Copyright © 2015 Ruofeng Rao et al. This is an open access article distributed under the Creative Commons Attribution License, which permits unrestricted use, distribution, and reproduction in any medium, provided the original work is properly cited.

Abstract

Lyapunov stability theory, variational methods, Gronwall-Bellman-type inequalities theorem, and linear matrices inequality (LMI) technique are synthetically employed to obtain the LMI-based global stochastic exponential stability criterion for a class of time-delays Laplace diffusion stochastic equations with large impulsive range under Dirichlet boundary value, whose backgrounds of physics and engineering are the impulsive Markovian jumping time-delays reaction-diffusion BAM neural networks.
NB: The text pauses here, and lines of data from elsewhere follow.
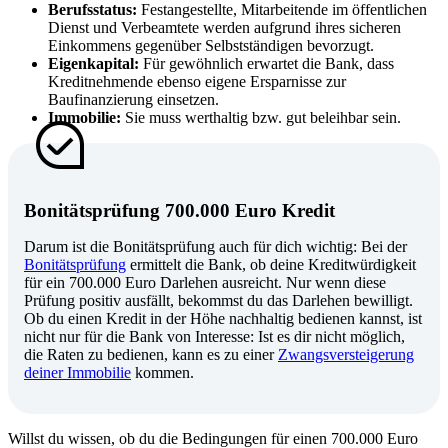
Berufsstatus:
Festangestellte, Mitarbeitende im öffentlichen
Dienst und Verbeamtete werden aufgrund ihres sicheren
Einkommens gegenüber Selbstständigen bevorzugt.
Eigenkapital:
Für gewöhnlich erwartet die Bank, dass
Kreditnehmende ebenso eigene Ersparnisse zur
Baufinanzierung einsetzen.
Immobilie:
Sie muss werthaltig bzw. gut beleihbar sein.
Bonitätsprüfung 700.000 Euro Kredit
Darum ist die Bonitätsprüfung auch für dich wichtig: Bei der
Bonitätsprüfung
ermittelt die Bank, ob deine Kreditwürdigkeit
für ein 700.000 Euro Darlehen ausreicht. Nur wenn diese
Prüfung positiv ausfällt, bekommst du das Darlehen bewilligt.
Ob du einen Kredit in der Höhe nachhaltig bedienen kannst, ist
nicht nur für die Bank von Interesse: Ist es dir nicht möglich,
die Raten zu bedienen, kann es zu einer
Zwangsversteigerung
deiner Immobilie
kommen.
Willst du wissen, ob du die Bedingungen für einen 700.000 Euro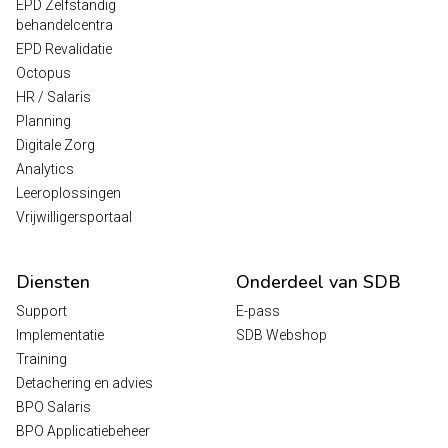
EPD Zelfstandig
behandelcentra
EPD Revalidatie
Octopus
HR / Salaris
Planning
Digitale Zorg
Analytics
Leeroplossingen
Vrijwilligersportaal
Diensten
Onderdeel van SDB
Support
E-pass
Implementatie
SDB Webshop
Training
Detachering en advies
BPO Salaris
BPO Applicatiebeheer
As far as the authors know, it is the first time to derive the LMI-based criterion by way of Gronwall-Bellman-type inequalities, which can be easily and efficiently computed by computer Matlab LMI toolbox. And the obtained criterion improves the allowable upper bounds of impulse against those of some previous related literature. Moreover, a numerical example is presented to illustrate the effectiveness of the proposed methods.